Tightened up: After beginning the year in the starting lineup, Kohl Rosario has essentially fallen out of the rotation with two combined mop-up minutes in KU’s last two games. Self said after the game that the Jayhawks have been playing better with a tighter rotation — with Elmarko Jackson and Jamari McDowell as their two players off the bench: “I want everybody to play, but we got to win games.” A key question entering Tuesday’s game is to what extent KU can sustain its seven-man rotation — or if it should even try to do so given the altitude.

Swiper: Jackson has made himself useful in several ways to cement his spot in the rotation, but one of his biggest contributions has been his ability to derail opposing offenses. Over the last four games, he’s averaging 3.3 steals — this for a team that needs every extra possession it can get as it continues to force among the fewest opponent turnovers in the country.

Pushing through: Each conference contest provides another opportunity for KU’s freshman star Darryn Peterson to make it through the end of a game, something he has not reliably done while dealing with cramps.
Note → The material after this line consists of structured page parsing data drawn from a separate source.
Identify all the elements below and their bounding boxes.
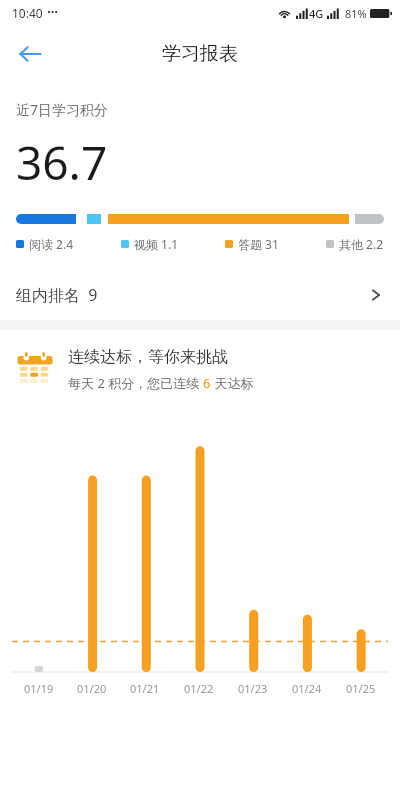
staticText: 连续达标，等你来挑战 (68, 347, 228, 367)
staticText: 01/20 (77, 681, 107, 696)
staticText: 其他 2.2 (339, 236, 384, 252)
staticText: 10:40 (12, 5, 43, 21)
staticText: 01/25 (346, 681, 376, 696)
button[interactable]: 连续达标，等你来挑战 (0, 330, 400, 408)
staticText: 阅读 2.4 (29, 236, 74, 252)
button[interactable]: Back (8, 32, 52, 76)
staticText: 答题 31 (238, 236, 279, 252)
staticText: 组内排名 9 (16, 284, 98, 306)
staticText: 36.7 (16, 131, 108, 194)
staticText: 01/24 (292, 681, 322, 696)
staticText: 4G (309, 6, 324, 21)
staticText: 81% (345, 6, 367, 21)
staticText: 每天 2 积分，您已连续 (68, 374, 203, 392)
staticText: 01/19 (24, 681, 54, 696)
staticText: 近7日学习积分 (16, 100, 109, 119)
staticText: 6 (203, 374, 211, 392)
staticText: 天达标 (211, 374, 254, 392)
staticText: 01/23 (238, 681, 268, 696)
staticText: 学习报表 (162, 42, 238, 66)
staticText: 视频 1.1 (134, 236, 179, 252)
staticText: 01/22 (184, 681, 214, 696)
button[interactable]: 组内排名 9 (0, 270, 400, 320)
staticText: 01/21 (130, 681, 160, 696)
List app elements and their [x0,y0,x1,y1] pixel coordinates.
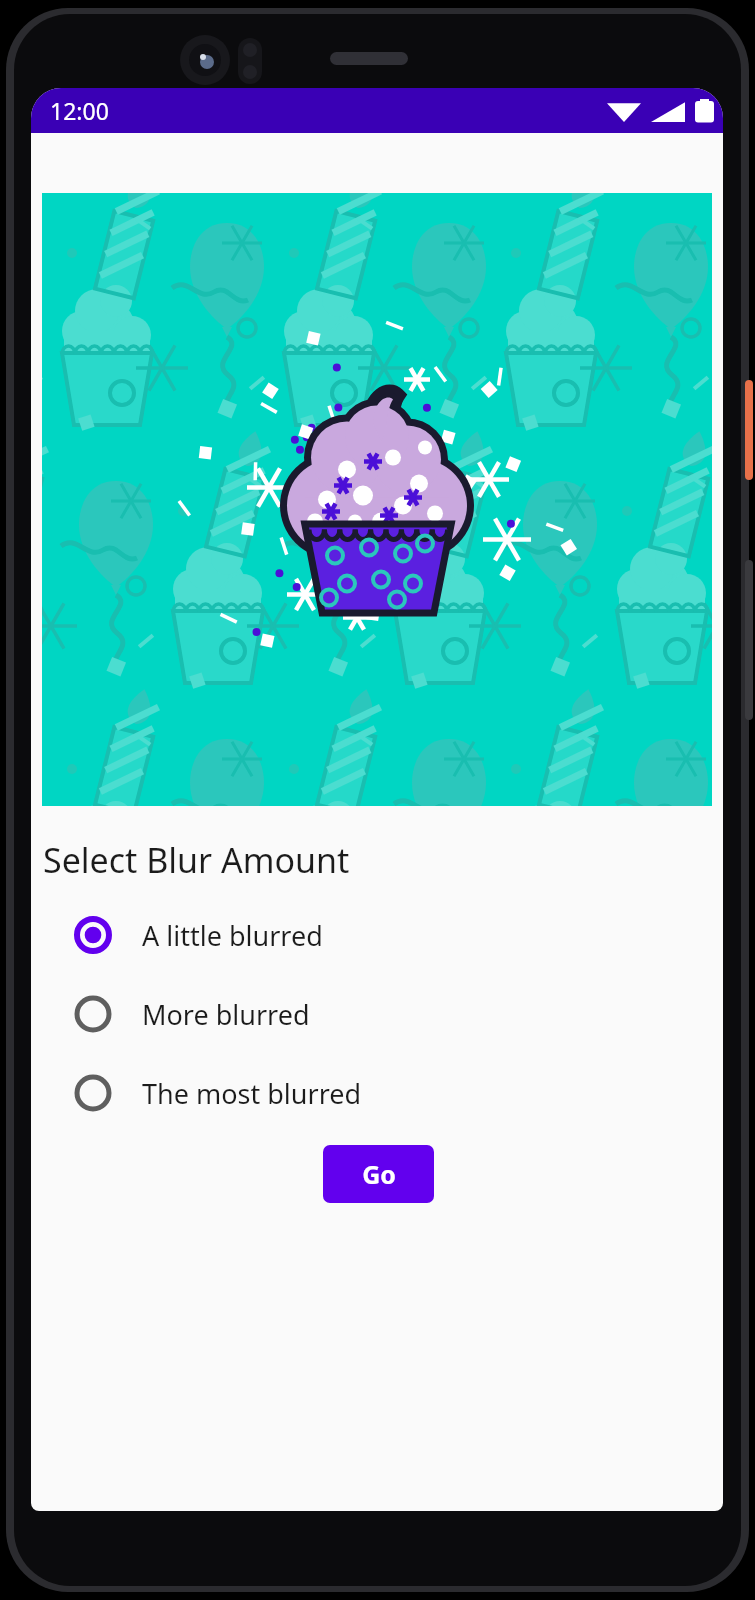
button[interactable]: A little blurred [31,905,723,965]
button[interactable]: Go [323,1145,434,1203]
staticText: 12:00 [50,95,109,126]
staticText: More blurred [142,996,310,1033]
button[interactable]: More blurred [31,984,723,1044]
staticText: Go [362,1157,396,1191]
staticText: The most blurred [142,1075,362,1112]
button[interactable]: The most blurred [31,1063,723,1123]
staticText: A little blurred [142,917,323,954]
staticText: Select Blur Amount [43,837,350,883]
The Jayhawks haven’t needed him to do so of late, as they’ve put games out of reach in the early stages of the second half, but his unbelievable per-minute production to this point — he’s scored 123 points in 136 minutes in league games — certainly has fans dreaming of what he could look like while fully healthy.

OFF-KILTER OBSERVATION

Among the relatively small number of NCAA college basketball players from Montreal, Quebec, two will be on opposite sides of this matchup: KU’s Nginyu Ngala and CU’s Felix Kossaras.